- Opening Delimiter -
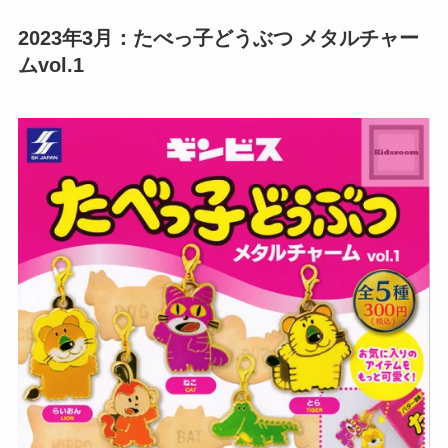
2023年3月：たべっ子どうぶつ メタルチャー
ムvol.1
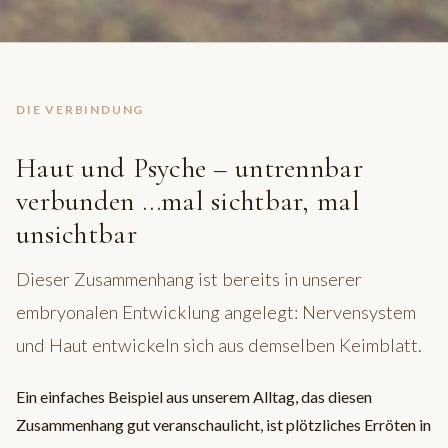
DIE VERBINDUNG
Haut und Psyche – untrennbar
verbunden …mal sichtbar, mal
unsichtbar
Dieser Zusammenhang ist bereits in unserer
embryonalen Entwicklung angelegt: Nervensystem
und Haut entwickeln sich aus demselben Keimblatt.
Ein einfaches Beispiel aus unserem Alltag, das diesen
Zusammenhang gut veranschaulicht, ist plötzliches Erröten in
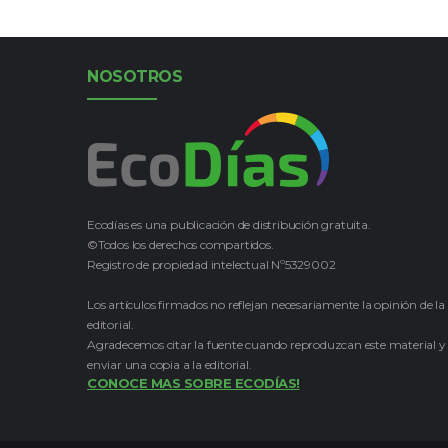
NOSOTROS
Ecodías es una publicación de distribución gratuita.
©Todos los derechos compartidos.
Registro de propiedad intelectual Nº5329002
Los artículos firmados no reflejan necesariamente la opinión de la
editorial.
Agradecemos citar la fuente cuando reproduzcan este material y
enviar una copia a la editorial.
CONOCE MAS SOBRE ECODÍAS!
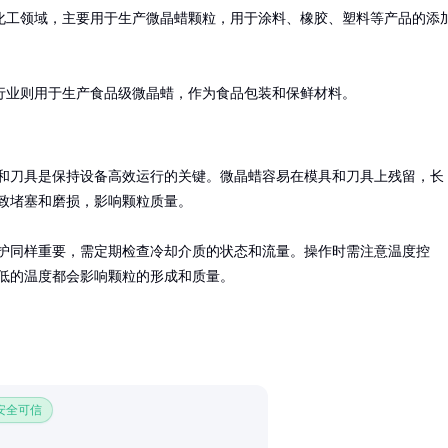
化工领域，主要用于生产微晶蜡颗粒，用于涂料、橡胶、塑料等产品的添
行业则用于生产食品级微晶蜡，作为食品包装和保鲜材料。
和刀具是保持设备高效运行的关键。微晶蜡容易在模具和刀具上残留，长
致堵塞和磨损，影响颗粒质量。

护同样重要，需定期检查冷却介质的状态和流量。操作时需注意温度控
低的温度都会影响颗粒的形成和质量。
 安全可信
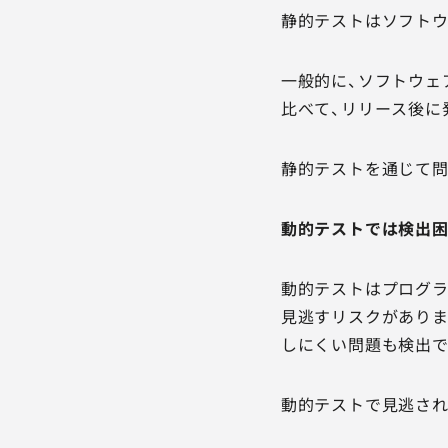
静的テストはソフトウ
一般的に、ソフトウェ
比べて、リリース後に
静的テストを通じて問
動的テストでは検出
動的テストはプログラ
見逃すリスクがありま
しにくい問題も検出で
動的テストで見逃され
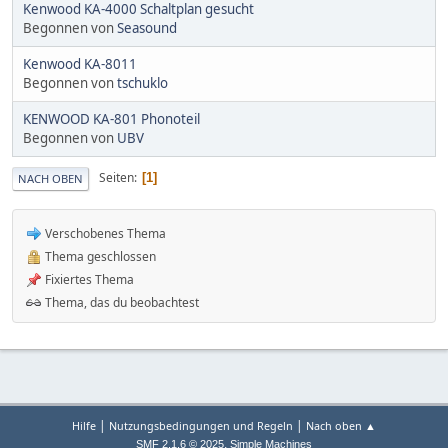
Kenwood KA-4000 Schaltplan gesucht
Begonnen von
Seasound
Kenwood KA-8011
Begonnen von
tschuklo
KENWOOD KA-801 Phonoteil
Begonnen von
UBV
Seiten
1
NACH OBEN
Verschobenes Thema
Thema geschlossen
Fixiertes Thema
Thema, das du beobachtest
|
|
Hilfe
Nutzungsbedingungen und Regeln
Nach oben ▲
,
SMF 2.1.6 © 2025
Simple Machines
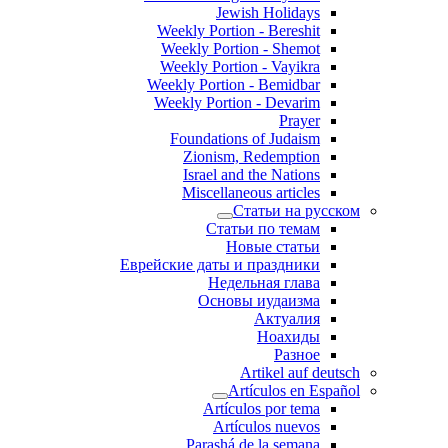
Jewish Holidays
Weekly Portion - Bereshit
Weekly Portion - Shemot
Weekly Portion - Vayikra
Weekly Portion - Bemidbar
Weekly Portion - Devarim
Prayer
Foundations of Judaism
Zionism, Redemption
Israel and the Nations
Miscellaneous articles
Статьи на русском
Статьи по темам
Новые статьи
Еврейские даты и праздники
Недельная глава
Основы иудаизма
Актуалия
Ноахиды
Разное
Artikel auf deutsch
Artículos en Español
Artículos por tema
Artículos nuevos
Parashá de la semana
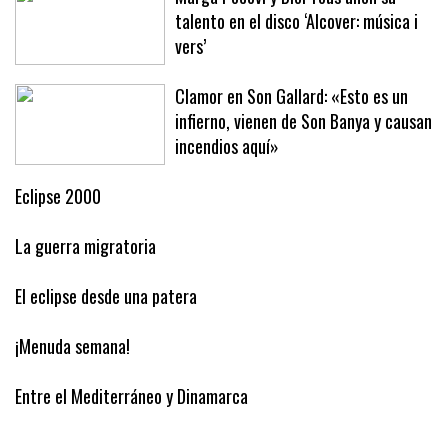
Marga Pocoví y Biel Tous unen su
talento en el disco ‘Alcover: música i
vers’
Clamor en Son Gallard: «Esto es un
infierno, vienen de Son Banya y causan
incendios aquí»
Eclipse 2000
La guerra migratoria
El eclipse desde una patera
¡Menuda semana!
Entre el Mediterráneo y Dinamarca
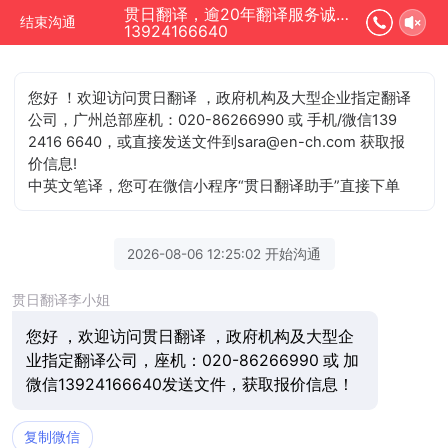
贯日翻译，逾20年翻译服务诚信单位正在为您服务
结束沟通
13924166640
您好 ！欢迎访问贯日翻译 ，政府机构及大型企业指定翻译
公司，广州总部座机：020-86266990 或 手机/微信139
2416 6640，或直接发送文件到sara@en-ch.com 获取报
价信息!
中英文笔译，您可在微信小程序“贯日翻译助手”直接下单
2026-08-06 12:25:02 开始沟通
贯日翻译李小姐
您好 ，欢迎访问贯日翻译 ，政府机构及大型企
业指定翻译公司，座机：020-86266990 或 加
微信13924166640发送文件，获取报价信息！
复制微信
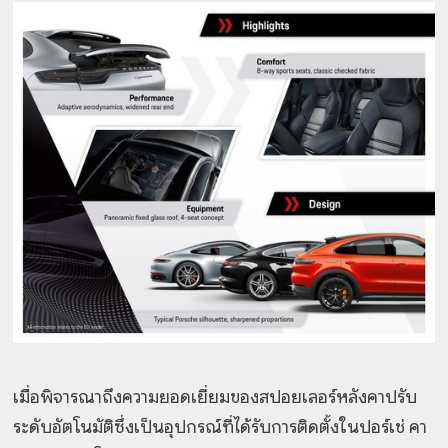
เมื่อพิจารณาถึงความยอดเยี่ยมของสปอยเลอร์หลังคาปรับ
ระดับอัตโนมัติซึ่งเป็นอุปกรณ์ที่ได้รับการติดตั้งในปอร์เช่ คา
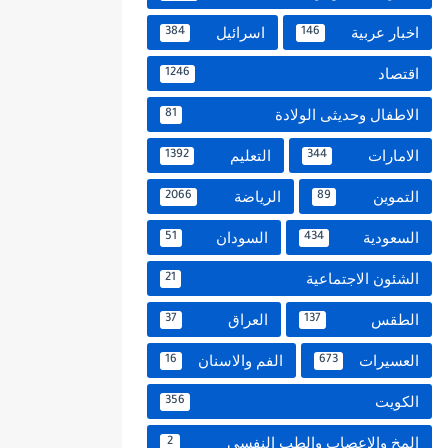
اخبار عربية
اسرائيل
384
146
اقتصاد
1246
الاطفال وحديثى الولادة
81
الامارات
التعليم
1392
344
التموين
الرياضة
2066
89
السعودية
السودان
51
434
الشئون الاجتماعية
21
الطقس
العراق
37
137
العسيرات
الفم والاسنان
16
673
الكويت
356
المخ والاعصاب والطب النفسي
2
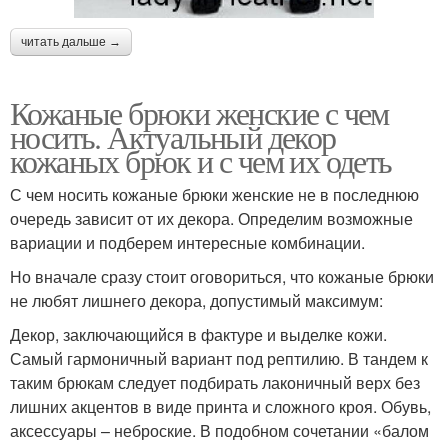
читать дальше →
Кожаные брюки женские с чем
носить. Актуальный декор
кожаных брюк и с чем их одеть
С чем носить кожаные брюки женские не в последнюю
очередь зависит от их декора. Определим возможные
вариации и подберем интересные комбинации.
Но вначале сразу стоит оговориться, что кожаные брюки
не любят лишнего декора, допустимый максимум:
Декор, заключающийся в фактуре и выделке кожи.
Самый гармоничный вариант под рептилию. В тандем к
таким брюкам следует подбирать лаконичный верх без
лишних акцентов в виде принта и сложного кроя. Обувь,
аксессуары – неброские. В подобном сочетании «балом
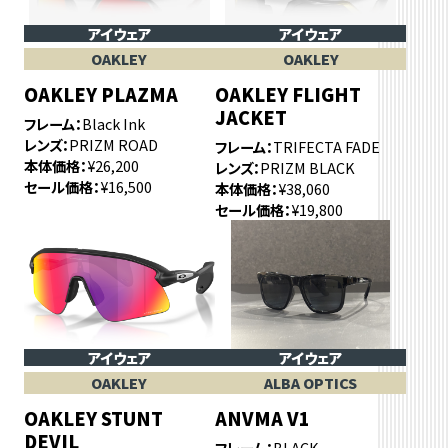
アイウェア
アイウェア
OAKLEY
OAKLEY
OAKLEY PLAZMA
OAKLEY FLIGHT
JACKET
フレーム
Black Ink
レンズ
PRIZM ROAD
フレーム
TRIFECTA FADE
本体価格
¥26,200
レンズ
PRIZM BLACK
セール価格
¥16,500
本体価格
¥38,060
セール価格
¥19,800
アイウェア
アイウェア
OAKLEY
ALBA OPTICS
OAKLEY STUNT
ANVMA V1
DEVIL
フレーム
BLACK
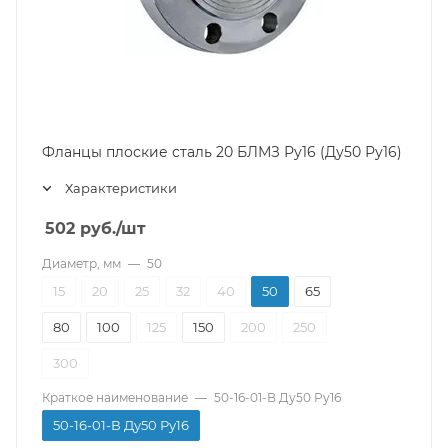
Фланцы плоские сталь 20 БЛМЗ Ру16 (Ду50 Ру16)
Характеристики
502
руб.
/шт
Диаметр, мм
—
50
15
20
25
32
40
50
65
80
100
125
150
200
250
300
Краткое наименование
—
50-16-01-В Ду50 Ру16
50-16-01-В Ду50 Ру16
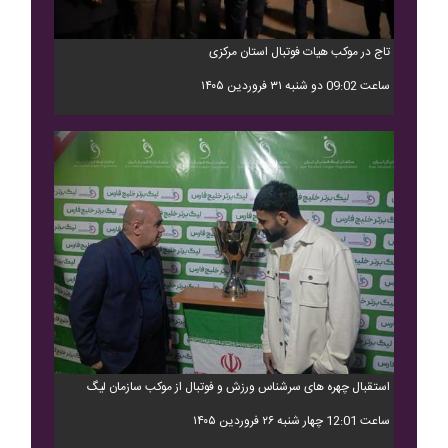
تاج در موکب هیات فوتبال استان مرکزی
ساعت 09:02 دو شنبه ۳۱ فروردین ۱۴۰۵
استقبال چهره های سرشناس ورزش و فوتبال از موکب سازمان لیگ
ساعت 12:01 چهار شنبه ۲۶ فروردین ۱۴۰۵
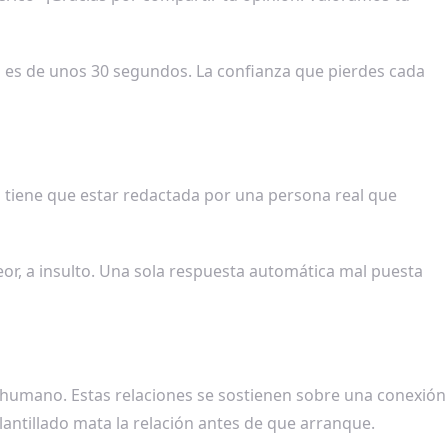
 es de unos 30 segundos. La confianza que pierdes cada
ta tiene que estar redactada por una persona real que
eor, a insulto. Una sola respuesta automática mal puesta
do humano. Estas relaciones se sostienen sobre una conexión
antillado mata la relación antes de que arranque.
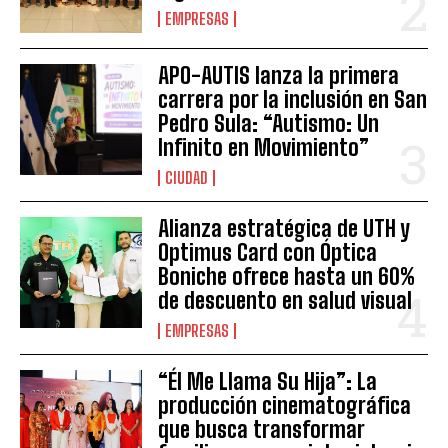
EMPRESAS
APO-AUTIS lanza la primera
carrera por la inclusión en San
Pedro Sula: “Autismo: Un
Infinito en Movimiento”
CIUDAD
Alianza estratégica de UTH y
Optimus Card con Óptica
Boniche ofrece hasta un 60%
de descuento en salud visual
EMPRESAS
“Él Me Llama Su Hija”: La
producción cinematográfica
que busca transformar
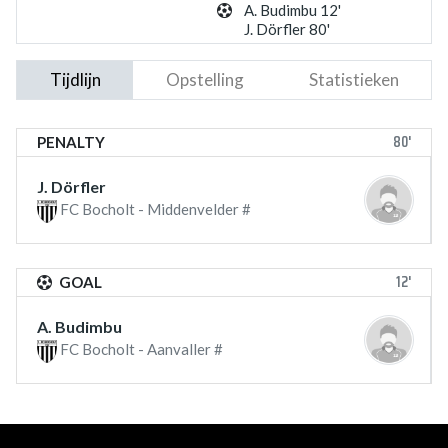
A. Budimbu 12'
J. Dörfler 80'
Tijdlijn
Opstelling
Statistieken
80'
PENALTY
J. Dörfler
FC Bocholt - Middenvelder #
12'
GOAL
A. Budimbu
FC Bocholt - Aanvaller #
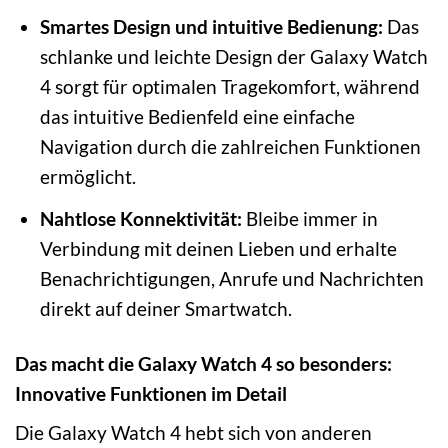
Smartes Design und intuitive Bedienung:
Das
schlanke und leichte Design der Galaxy Watch
4 sorgt für optimalen Tragekomfort, während
das intuitive Bedienfeld eine einfache
Navigation durch die zahlreichen Funktionen
ermöglicht.
Nahtlose Konnektivität:
Bleibe immer in
Verbindung mit deinen Lieben und erhalte
Benachrichtigungen, Anrufe und Nachrichten
direkt auf deiner Smartwatch.
Das macht die Galaxy Watch 4 so besonders:
Innovative Funktionen im Detail
Die Galaxy Watch 4 hebt sich von anderen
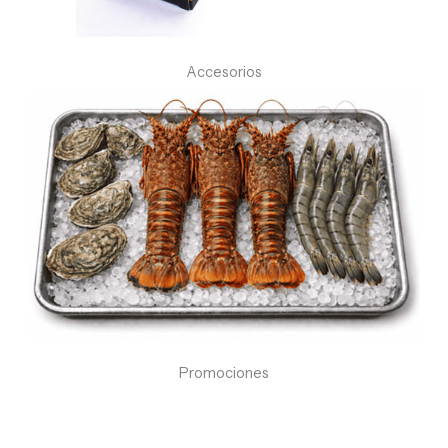
Accesorios
Promociones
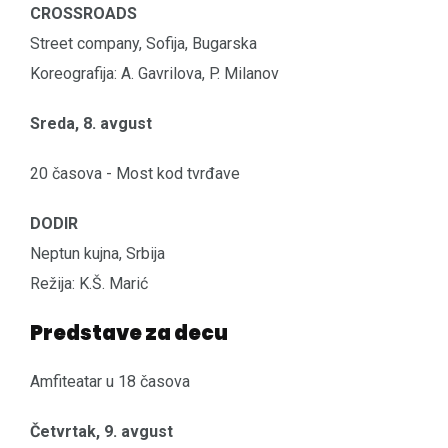
CROSSROADS
Street company, Sofija, Bugarska
Koreografija: A. Gavrilova, P. Milanov
Sreda, 8. avgust
20 časova - Most kod tvrđave
DODIR
Neptun kujna, Srbija
Režija: K.Š. Marić
Predstave za decu
Amfiteatar u 18 časova
Četvrtak, 9. avgust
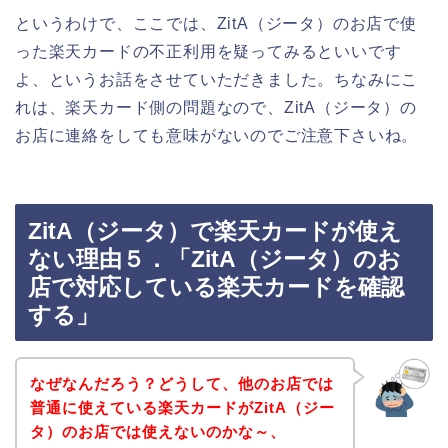
というわけで、ここでは、ZitA（ジータ）のお店で使
った楽天カードの不正利用を疑ってみるといいです
よ、というお話をさせていただきました。ちなみにこ
れは、楽天カード側の問題なので、ZitA（ジータ）の
お店に連絡をしても意味がないのでご注意下さいね。
ZitA（ジータ）で楽天カードが使え
ない理由５．「ZitA（ジータ）のお
店で対応している楽天カードを確認
する」
なぜなんだろう？どうして、他のお店では
普通に使えている楽天カードがZitA（ジー
タ）のお店では使えないのかな～、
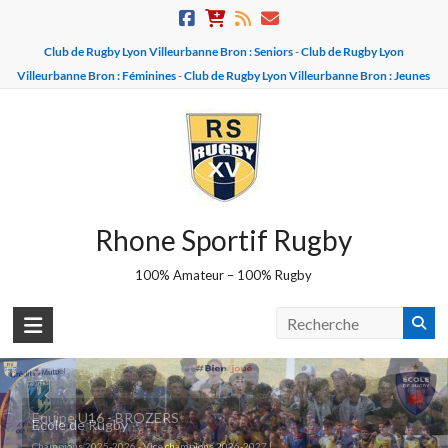
Skip
to
Club de Rugby Lyon Villeurbanne Bron : Seniors
-
Club de Rugby Lyon
content
Villeurbanne Bron : Féminines
-
Club de Rugby Lyon Villeurbanne Bron : Jeunes
Rhone Sportif Rugby
100% Amateur – 100% Rugby
Equipe U16 - BROZERS
Ecole de Rugby
Champions 2025-2026 - Vice champions 2026-2027 !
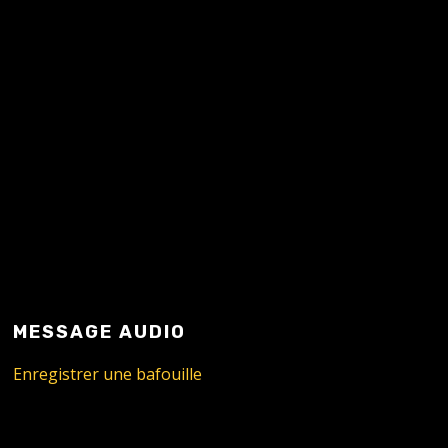
MESSAGE AUDIO
Enregistrer une bafouille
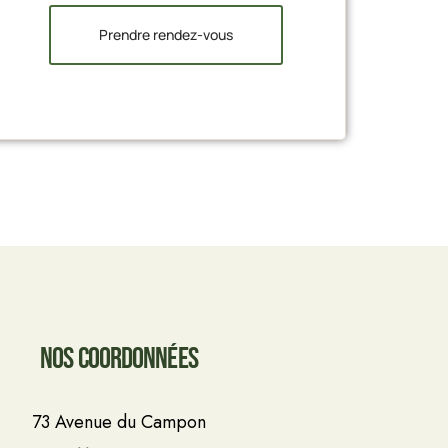
Prendre rendez-vous
Nos coordonnées
73 Avenue du Campon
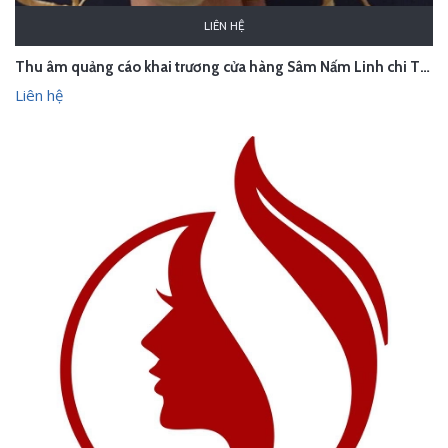
LIÊN HỆ
Thu âm quảng cáo khai trương cửa hàng Sâm Nấm Linh chi Thanh Thủy - Hà Nội
Liên hệ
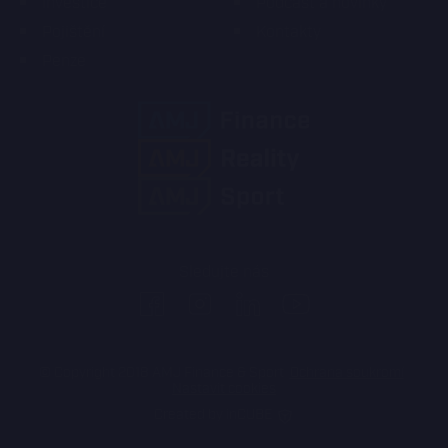
Investice
Podcast a novinky
Pojištění
Kontakty
Penze
Sledujte nás
facebook
instagram
linkedin
youtube
© Copyright 2018 AMJ Finance & Sport
Ochrana soukromí
Nastavit cookies
Created by inCUBE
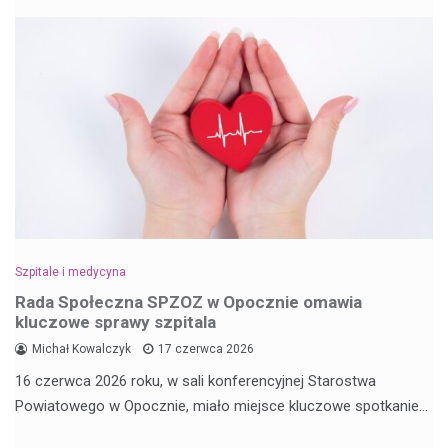
Szpitale i medycyna
Rada Społeczna SPZOZ w Opocznie omawia
kluczowe sprawy szpitala
Michał Kowalczyk
17 czerwca 2026
16 czerwca 2026 roku, w sali konferencyjnej Starostwa
Powiatowego w Opocznie, miało miejsce kluczowe spotkanie…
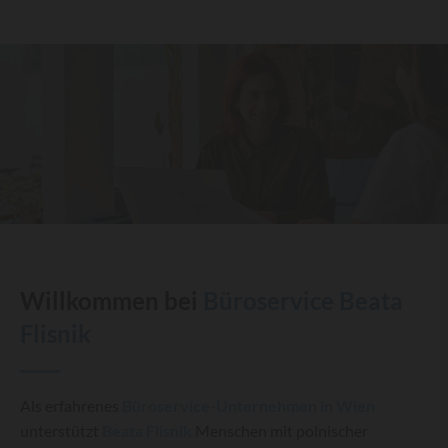
Willkommen bei
Büroservice Beata
Flisnik
Als erfahrenes
Büroservice-Unternehmen in Wien
unterstützt
Beata Flisnik
Menschen mit polnischer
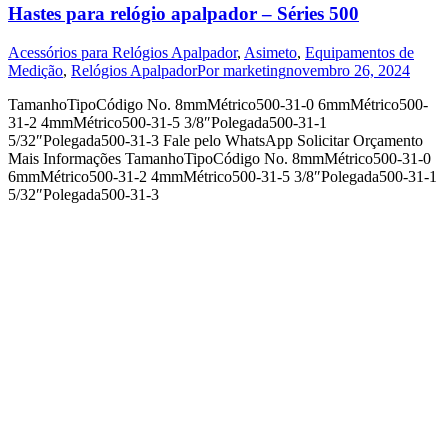
Hastes para relógio apalpador – Séries 500
Acessórios para Relógios Apalpador
,
Asimeto
,
Equipamentos de
Medição
,
Relógios Apalpador
Por
marketing
novembro 26, 2024
TamanhoTipoCódigo No. 8mmMétrico500-31-0 6mmMétrico500-
31-2 4mmMétrico500-31-5 3/8″Polegada500-31-1
5/32″Polegada500-31-3 Fale pelo WhatsApp Solicitar Orçamento
Mais Informações TamanhoTipoCódigo No. 8mmMétrico500-31-0
6mmMétrico500-31-2 4mmMétrico500-31-5 3/8″Polegada500-31-1
5/32″Polegada500-31-3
- Closing Delimiter -
### Description of the task
The line containing "Artículos por tema" marks the end: copy exactly every line from the start of the records up to and including it, leaving out the pictures.

### Answer space
2023年3月：たべっ子どうぶつ メタルチャー
ムvol.1
DIE VERBINDUNG
Haut und Psyche – untrennbar
verbunden …mal sichtbar, mal
unsichtbar
Dieser Zusammenhang ist bereits in unserer
embryonalen Entwicklung angelegt: Nervensystem
und Haut entwickeln sich aus demselben Keimblatt.
Ein einfaches Beispiel aus unserem Alltag, das diesen
Zusammenhang gut veranschaulicht, ist plötzliches Erröten in
NOSOTROS
Ecodías es una publicación de distribución gratuita.
©Todos los derechos compartidos.
Registro de propiedad intelectual Nº5329002
Los artículos firmados no reflejan necesariamente la opinión de la
editorial.
Agradecemos citar la fuente cuando reproduzcan este material y
enviar una copia a la editorial.
CONOCE MAS SOBRE ECODÍAS!
化工领域，主要用于生产微晶蜡颗粒，用于涂料、橡胶、塑料等产品的添
行业则用于生产食品级微晶蜡，作为食品包装和保鲜材料。
和刀具是保持设备高效运行的关键。微晶蜡容易在模具和刀具上残留，长
致堵塞和磨损，影响颗粒质量。

护同样重要，需定期检查冷却介质的状态和流量。操作时需注意温度控
低的温度都会影响颗粒的形成和质量。
 安全可信
静的テストはソフトウ
一般的に、ソフトウェ
比べて、リリース後に
静的テストを通じて問
動的テストでは検出
動的テストはプログラ
見逃すリスクがありま
しにくい問題も検出で
動的テストで見逃され
Kenwood KA-4000 Schaltplan gesucht
Begonnen von
Seasound
Kenwood KA-8011
Begonnen von
tschuklo
KENWOOD KA-801 Phonoteil
Begonnen von
UBV
Seiten
1
NACH OBEN
Verschobenes Thema
Thema geschlossen
Fixiertes Thema
Thema, das du beobachtest
|
|
Hilfe
Nutzungsbedingungen und Regeln
Nach oben ▲
,
SMF 2.1.6 © 2025
Simple Machines
Jewish Holidays
Weekly Portion - Bereshit
Weekly Portion - Shemot
Weekly Portion - Vayikra
Weekly Portion - Bemidbar
Weekly Portion - Devarim
Prayer
Foundations of Judaism
Zionism, Redemption
Israel and the Nations
Miscellaneous articles
Статьи на русском
Статьи по темам
Новые статьи
Еврейские даты и праздники
Недельная глава
Основы иудаизма
Актуалия
Ноахиды
Разное
Artikel auf deutsch
Artículos en Español
Artículos por tema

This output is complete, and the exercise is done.